**Task item**
Pull every line that includes the word "SOLUTIONS" from the data.

(Rendered page images)
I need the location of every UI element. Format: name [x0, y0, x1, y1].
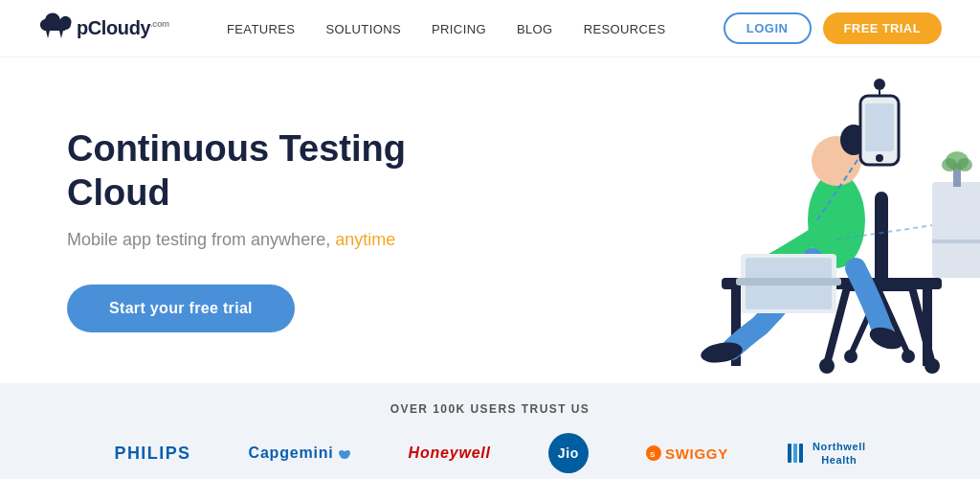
nav-solutions[interactable]: SOLUTIONS: [325, 22, 401, 36]
svg-rect-43: [793, 444, 797, 463]
svg-point-26: [874, 79, 885, 90]
logo-honeywell: Honeywell: [409, 445, 491, 462]
logo-northwell: NorthwellHealth: [786, 440, 866, 468]
svg-rect-21: [736, 278, 841, 285]
svg-rect-3: [875, 192, 888, 287]
logo-text: pCloudy.com: [77, 17, 169, 39]
northwell-icon: [786, 442, 809, 465]
svg-point-25: [876, 154, 883, 162]
svg-point-10: [924, 358, 940, 374]
swiggy-icon: S: [646, 445, 661, 461]
svg-point-9: [819, 358, 835, 374]
trust-bar: OVER 100K USERS TRUST US PHILIPS Capgemi…: [0, 383, 980, 479]
nav-pricing[interactable]: PRICING: [432, 22, 486, 36]
svg-point-35: [942, 158, 957, 171]
trust-logos: PHILIPS Capgemini Honeywell Jio S SWIGGY…: [38, 433, 942, 473]
illustration-svg: [501, 67, 980, 383]
svg-rect-44: [799, 444, 803, 463]
cloud-icon: [38, 11, 73, 45]
nav-blog[interactable]: BLOG: [517, 22, 553, 36]
logo[interactable]: pCloudy.com: [38, 11, 169, 45]
svg-point-36: [957, 158, 972, 171]
login-button[interactable]: LOGIN: [724, 12, 812, 44]
svg-rect-42: [788, 444, 791, 463]
nav-actions: LOGIN FREE TRIAL: [724, 12, 942, 44]
nav-resources[interactable]: RESOURCES: [584, 22, 666, 36]
navbar: pCloudy.com FEATURES SOLUTIONS PRICING B…: [0, 0, 980, 57]
svg-point-11: [844, 350, 858, 363]
start-trial-button[interactable]: Start your free trial: [67, 285, 295, 332]
svg-point-39: [345, 450, 350, 456]
svg-rect-31: [932, 182, 980, 278]
logo-jio: Jio: [548, 433, 589, 473]
hero-subtitle: Mobile app testing from anywhere, anytim…: [67, 230, 504, 250]
hero-title: Continuous Testing Cloud: [67, 127, 504, 215]
logo-swiggy: S SWIGGY: [646, 445, 728, 462]
svg-rect-32: [932, 240, 980, 243]
nav-links: FEATURES SOLUTIONS PRICING BLOG RESOURCE…: [227, 20, 666, 37]
trust-bar-heading: OVER 100K USERS TRUST US: [38, 402, 942, 416]
hero-section: Continuous Testing Cloud Mobile app test…: [0, 57, 980, 383]
free-trial-nav-button[interactable]: FREE TRIAL: [823, 12, 942, 44]
logo-philips: PHILIPS: [114, 444, 190, 464]
hero-content: Continuous Testing Cloud Mobile app test…: [0, 57, 543, 383]
svg-text:S: S: [650, 450, 656, 459]
svg-rect-24: [865, 103, 894, 151]
hero-illustration: [543, 57, 980, 383]
capgemini-cloud-icon: [338, 446, 351, 460]
svg-point-12: [902, 350, 915, 363]
logo-capgemini: Capgemini: [249, 445, 351, 462]
nav-features[interactable]: FEATURES: [227, 22, 296, 36]
svg-point-38: [339, 450, 345, 456]
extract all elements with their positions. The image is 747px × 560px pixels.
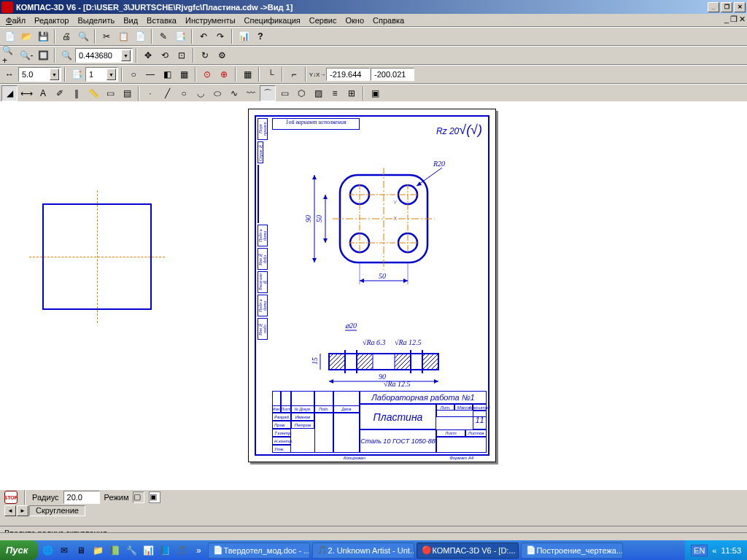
equid-tool[interactable]: ≡ (327, 85, 343, 101)
task-winamp[interactable]: 🎵 2. Unknown Artist - Unt... (312, 542, 414, 559)
style-button[interactable]: — (142, 66, 158, 82)
zoom-out-button[interactable]: 🔍- (18, 47, 34, 63)
label-panel[interactable]: A (35, 85, 51, 101)
preview-button[interactable]: 🔍 (75, 28, 91, 44)
arc-tool[interactable]: ◡ (193, 85, 209, 101)
cut-button[interactable]: ✂ (98, 28, 115, 44)
prop-tab-fillet[interactable]: Скругление (29, 505, 85, 516)
ql-3[interactable]: 🔧 (124, 543, 139, 558)
ortho-button[interactable]: └ (263, 66, 279, 82)
task-kompas[interactable]: 🔴 КОМПАС-3D V6 - [D:... (417, 542, 519, 559)
grid-button[interactable]: ▦ (239, 66, 255, 82)
mode-trim[interactable]: ▢ (133, 491, 144, 503)
line-tool[interactable]: ╱ (159, 85, 175, 101)
tab-scroll-left[interactable]: ◄ (4, 505, 16, 516)
bezier-tool[interactable]: 〰 (243, 85, 259, 101)
print-button[interactable]: 🖨 (58, 28, 74, 44)
ql-4[interactable]: 📊 (141, 543, 155, 558)
menu-service[interactable]: Сервис (305, 15, 341, 26)
step-dd[interactable]: ▼ (50, 69, 59, 80)
menu-insert[interactable]: Вставка (142, 15, 181, 26)
ql-2[interactable]: 📗 (107, 543, 122, 558)
layer-btn[interactable]: ◧ (159, 66, 175, 82)
measure-panel[interactable]: 📏 (85, 85, 101, 101)
sys-button[interactable]: ○ (125, 66, 142, 82)
coord-y[interactable]: -200.021 (371, 68, 414, 81)
step-button[interactable]: ↔ (1, 66, 18, 82)
menu-spec[interactable]: Спецификация (240, 15, 305, 26)
minimize-button[interactable]: _ (708, 2, 719, 12)
mdi-restore[interactable]: ❐ (730, 15, 738, 26)
menu-select[interactable]: Выделить (73, 15, 119, 26)
param-panel[interactable]: ‖ (69, 85, 85, 101)
task-word2[interactable]: 📄 Построение_чертежа.... (521, 542, 623, 559)
ql-arrow[interactable]: » (191, 543, 206, 558)
menu-help[interactable]: Справка (368, 15, 409, 26)
layer-input[interactable] (88, 69, 107, 80)
brush-button[interactable]: ✎ (155, 28, 171, 44)
ql-5[interactable]: 📘 (158, 543, 172, 558)
start-button[interactable]: Пуск (0, 540, 38, 560)
zoom-window-button[interactable]: 🔲 (35, 47, 51, 63)
zoom-in-button[interactable]: 🔍+ (1, 47, 18, 63)
zoom-select-button[interactable]: 🔍 (58, 47, 74, 63)
layer-combo[interactable]: ▼ (85, 67, 118, 82)
spline-tool[interactable]: ∿ (226, 85, 242, 101)
ql-oe[interactable]: ✉ (57, 543, 71, 558)
pan-button[interactable]: ✥ (140, 47, 156, 63)
refresh-button[interactable]: ↻ (197, 47, 213, 63)
menu-window[interactable]: Окно (341, 15, 368, 26)
stop-button[interactable]: STOP (4, 491, 18, 504)
paste-button[interactable]: 📄 (132, 28, 148, 44)
rect-tool[interactable]: ▭ (276, 85, 293, 101)
point-tool[interactable]: · (142, 85, 158, 101)
vars-button[interactable]: 📊 (236, 28, 252, 44)
select-panel[interactable]: ▭ (102, 85, 118, 101)
zoom-prev-button[interactable]: ⟲ (157, 47, 173, 63)
lang-indicator[interactable]: EN (691, 545, 708, 556)
ql-ie[interactable]: 🌐 (40, 543, 55, 558)
ql-desktop[interactable]: 🖥 (74, 543, 88, 558)
ellipse-tool[interactable]: ⬭ (209, 85, 225, 101)
poly-tool[interactable]: ⬡ (293, 85, 309, 101)
restore-button[interactable]: ❐ (721, 2, 732, 12)
menu-tools[interactable]: Инструменты (181, 15, 240, 26)
zoom-all-button[interactable]: ⊡ (174, 47, 190, 63)
circle-tool[interactable]: ○ (176, 85, 192, 101)
layers-button[interactable]: 📑 (69, 66, 85, 82)
rebuild-button[interactable]: ⚙ (214, 47, 230, 63)
coord-x[interactable]: -219.644 (326, 68, 370, 81)
ql-1[interactable]: 📁 (90, 543, 105, 558)
round-button[interactable]: ⌐ (286, 66, 302, 82)
collect-tool[interactable]: ⊞ (344, 85, 360, 101)
snap2-button[interactable]: ⊕ (216, 66, 232, 82)
save-button[interactable]: 💾 (35, 28, 51, 44)
zoom-input[interactable] (77, 50, 121, 61)
edit-panel[interactable]: ✐ (52, 85, 68, 101)
dim-panel[interactable]: ⟷ (18, 85, 34, 101)
mdi-minimize[interactable]: _ (724, 15, 729, 26)
mode-notrim[interactable]: ▣ (149, 491, 160, 503)
clock[interactable]: 11:53 (721, 546, 741, 555)
zoom-dropdown[interactable]: ▼ (121, 50, 131, 61)
work-area[interactable]: Перв примен Справ № Подп и дата Инв № ду… (0, 101, 747, 489)
task-word1[interactable]: 📄 Твердотел_мод.doc - ... (208, 542, 310, 559)
spec-panel[interactable]: ▤ (119, 85, 135, 101)
snap1-button[interactable]: ⊙ (199, 66, 215, 82)
help-button[interactable]: ? (252, 28, 268, 44)
contour-tool[interactable]: ▣ (367, 85, 383, 101)
hatch-tool[interactable]: ▨ (310, 85, 326, 101)
zoom-combo[interactable]: ▼ (75, 48, 133, 63)
obj-button[interactable]: ▦ (176, 66, 192, 82)
layer-dd[interactable]: ▼ (107, 69, 116, 80)
tray-expand[interactable]: « (712, 546, 716, 555)
coord-label-btn[interactable]: Y↓X→ (309, 66, 325, 82)
tab-scroll-right[interactable]: ► (17, 505, 28, 516)
mdi-close[interactable]: ✕ (739, 15, 746, 26)
copy-button[interactable]: 📋 (115, 28, 131, 44)
props-button[interactable]: 📑 (172, 28, 188, 44)
menu-edit[interactable]: Редактор (30, 15, 73, 26)
new-button[interactable]: 📄 (1, 28, 18, 44)
radius-input[interactable]: 20.0 (63, 491, 100, 504)
step-combo[interactable]: ▼ (18, 67, 61, 82)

**Output**
nav-solutions[interactable]: SOLUTIONS: [325, 22, 401, 36]
navbar: pCloudy.com FEATURES SOLUTIONS PRICING B…: [0, 0, 980, 57]
nav-links: FEATURES SOLUTIONS PRICING BLOG RESOURCE…: [227, 20, 666, 37]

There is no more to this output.